Techniques for the design and analysis of algorithms, an introduction to the theory of computational complexity. Techniques for asymptotic estimation of computational complexity, criteria for algorithm selection, polynomial-time algorithms. Divide-and-conquer algorithms, estimation of computational complexity for recursive algorithms using the Master Theorem, mergesort, quicksort, selection, closest pair of points, convex hull. Linear-time sorting. Binary search, interpolation search, list update, amortized analysis. Greedy algorithms, proof of correctness using the exchange argument. Dynamic Programming, knapsack problem, longest common subsequence, longest increasing subsequence, optimal linear partitioning, matrix chain multiplication, the traveling salesman problem. Graph algorithms. Shortest paths, computing shortest paths with label update, Bellman-Ford, Dijkstra's, Floyd-Warshall and Johnson's algorithms. Maximum flow and minimum cut, Ford-Fulkerson and Edmonds-Karp algorithms, applications. Computability and computational complexity. Complexity classes and reductions. The classes P and NP, NP-complete problems. Space complexity classes. Approximation algorithms, vertex cover, set cover, the traveling salesman problem. Probabilistic algorithms, algorithm for minimum cut. Laboratory: A series of algorithmic problems to be solved in C++.

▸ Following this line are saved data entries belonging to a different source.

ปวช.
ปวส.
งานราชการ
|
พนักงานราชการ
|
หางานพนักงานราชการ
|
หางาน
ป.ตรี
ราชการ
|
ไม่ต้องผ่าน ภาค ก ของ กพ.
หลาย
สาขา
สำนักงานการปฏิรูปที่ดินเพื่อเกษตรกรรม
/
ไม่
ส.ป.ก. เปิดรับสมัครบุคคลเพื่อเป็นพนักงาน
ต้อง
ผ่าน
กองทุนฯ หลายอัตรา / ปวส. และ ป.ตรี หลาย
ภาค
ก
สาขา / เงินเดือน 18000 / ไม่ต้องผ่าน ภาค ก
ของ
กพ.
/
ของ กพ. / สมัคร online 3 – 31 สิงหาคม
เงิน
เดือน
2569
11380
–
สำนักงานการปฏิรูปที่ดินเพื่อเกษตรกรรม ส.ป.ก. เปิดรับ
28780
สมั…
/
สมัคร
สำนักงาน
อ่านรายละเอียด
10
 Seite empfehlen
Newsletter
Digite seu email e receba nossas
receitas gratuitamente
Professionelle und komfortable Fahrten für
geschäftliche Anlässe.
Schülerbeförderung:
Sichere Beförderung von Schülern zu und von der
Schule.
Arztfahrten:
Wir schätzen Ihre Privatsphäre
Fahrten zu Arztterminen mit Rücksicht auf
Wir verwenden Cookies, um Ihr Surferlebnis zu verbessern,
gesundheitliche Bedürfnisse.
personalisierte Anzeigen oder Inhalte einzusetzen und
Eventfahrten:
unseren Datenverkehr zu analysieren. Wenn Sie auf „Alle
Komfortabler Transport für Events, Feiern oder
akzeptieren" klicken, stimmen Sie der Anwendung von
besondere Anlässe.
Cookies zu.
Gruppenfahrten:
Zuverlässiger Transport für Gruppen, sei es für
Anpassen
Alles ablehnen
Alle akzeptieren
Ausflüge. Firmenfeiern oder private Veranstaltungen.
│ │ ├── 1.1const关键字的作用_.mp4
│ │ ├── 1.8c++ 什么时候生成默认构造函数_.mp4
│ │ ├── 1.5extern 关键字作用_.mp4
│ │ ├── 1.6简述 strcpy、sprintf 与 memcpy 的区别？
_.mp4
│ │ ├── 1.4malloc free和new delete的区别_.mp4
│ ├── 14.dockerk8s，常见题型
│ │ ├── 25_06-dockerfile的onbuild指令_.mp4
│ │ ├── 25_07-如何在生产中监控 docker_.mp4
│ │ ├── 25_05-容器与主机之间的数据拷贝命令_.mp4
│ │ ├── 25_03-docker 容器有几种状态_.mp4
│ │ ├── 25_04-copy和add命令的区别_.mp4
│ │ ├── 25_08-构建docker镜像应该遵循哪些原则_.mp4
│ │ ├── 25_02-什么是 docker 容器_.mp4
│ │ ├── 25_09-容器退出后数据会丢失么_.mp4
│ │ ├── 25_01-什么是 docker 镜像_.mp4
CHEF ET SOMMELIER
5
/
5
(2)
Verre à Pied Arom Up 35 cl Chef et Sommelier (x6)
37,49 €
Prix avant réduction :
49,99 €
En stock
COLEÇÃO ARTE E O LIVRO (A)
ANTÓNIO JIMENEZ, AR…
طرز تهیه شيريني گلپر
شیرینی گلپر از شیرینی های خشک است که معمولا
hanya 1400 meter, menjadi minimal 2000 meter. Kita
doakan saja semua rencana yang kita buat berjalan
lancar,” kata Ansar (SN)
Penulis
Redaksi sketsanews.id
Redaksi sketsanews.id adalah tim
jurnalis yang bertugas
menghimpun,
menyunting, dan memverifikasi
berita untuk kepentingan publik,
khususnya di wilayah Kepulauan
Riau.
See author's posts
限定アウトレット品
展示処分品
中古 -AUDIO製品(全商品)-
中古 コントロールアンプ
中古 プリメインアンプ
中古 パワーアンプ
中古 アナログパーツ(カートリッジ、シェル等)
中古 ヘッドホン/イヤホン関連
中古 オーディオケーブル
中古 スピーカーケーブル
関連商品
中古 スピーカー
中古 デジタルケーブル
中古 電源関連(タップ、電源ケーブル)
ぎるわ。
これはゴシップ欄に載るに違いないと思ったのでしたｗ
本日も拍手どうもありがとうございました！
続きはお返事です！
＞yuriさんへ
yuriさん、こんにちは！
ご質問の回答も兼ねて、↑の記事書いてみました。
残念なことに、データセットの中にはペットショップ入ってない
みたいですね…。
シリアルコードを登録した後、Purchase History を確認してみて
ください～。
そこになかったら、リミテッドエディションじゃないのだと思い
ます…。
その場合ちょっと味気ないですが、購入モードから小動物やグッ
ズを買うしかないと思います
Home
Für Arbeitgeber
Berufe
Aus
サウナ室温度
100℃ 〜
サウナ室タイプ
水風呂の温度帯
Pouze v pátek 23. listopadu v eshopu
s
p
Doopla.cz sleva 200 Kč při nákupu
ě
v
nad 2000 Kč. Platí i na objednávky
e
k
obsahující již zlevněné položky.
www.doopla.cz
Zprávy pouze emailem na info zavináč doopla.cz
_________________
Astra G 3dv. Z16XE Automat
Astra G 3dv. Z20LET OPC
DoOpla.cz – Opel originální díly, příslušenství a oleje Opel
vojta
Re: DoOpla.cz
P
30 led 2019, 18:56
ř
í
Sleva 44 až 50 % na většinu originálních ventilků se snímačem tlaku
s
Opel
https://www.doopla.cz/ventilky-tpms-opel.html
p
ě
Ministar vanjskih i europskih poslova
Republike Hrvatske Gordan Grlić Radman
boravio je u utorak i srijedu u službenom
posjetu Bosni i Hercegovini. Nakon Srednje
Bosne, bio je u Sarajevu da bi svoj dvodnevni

- Teacher: Δημήτριος Φωτάκης
Τομέας: Τεχνολογίας Πληροφορικής και Υπολογιστών
Κατεύθυνση: Πληροφορικής, Ροή Λ
ECTS : 6
Study Load : theory 4, lab 1
Language : el
Learning Outcomes : The course comprises the core course in the broader area of Algorithms and Computational Complexity. Elements of algorithmic thinking and the approach applied by the field of computational complexity, some basic concepts of algorithm design and analysis, and some fundamental algorithms are taught in scattered core courses (Computer Programming, Programming Techniques, Foundations of Computer Science). Given this, the course material aims to provide students with a comprehensive, systematic, and in-depth view of the area of Algorithms and Computational Complexity. Specifically, the course material covers and addresses in a unified and systematic way: The basic techniques for the design and analysis of efficient data structures and algorithms (such as the concept of hierarchical organization and data management for the area of data structures, and the techniques of divide-and-conquer, greedy algorithms, dynamic programming and local improvement). Specific data structures and algorithms as a result of applying these techniques (e.g., priority queues, disjoint set management, sorting algorithms, algorithms for computing minimum spanning trees and shortest paths, and algorithms for computing maximum cut/minimum flow). Furthermore, the course material attempts a systematic introduction to the basic principles of Computational Complexity, starting with a systematic approach to the fundamental concept of reduction and its applications in the area of algorithms and computational complexity, and delving into the theory of NP-completeness. The course is accompanied by a laboratory component, where students are asked to solve algorithmic problems in an optimal way, designing and implementing their algorithms. The goal of the course is for students to acquire sufficient cognitive background and fluency in applying all the above concepts, ideas, and techniques in the field of Algorithms and Computational Complexity.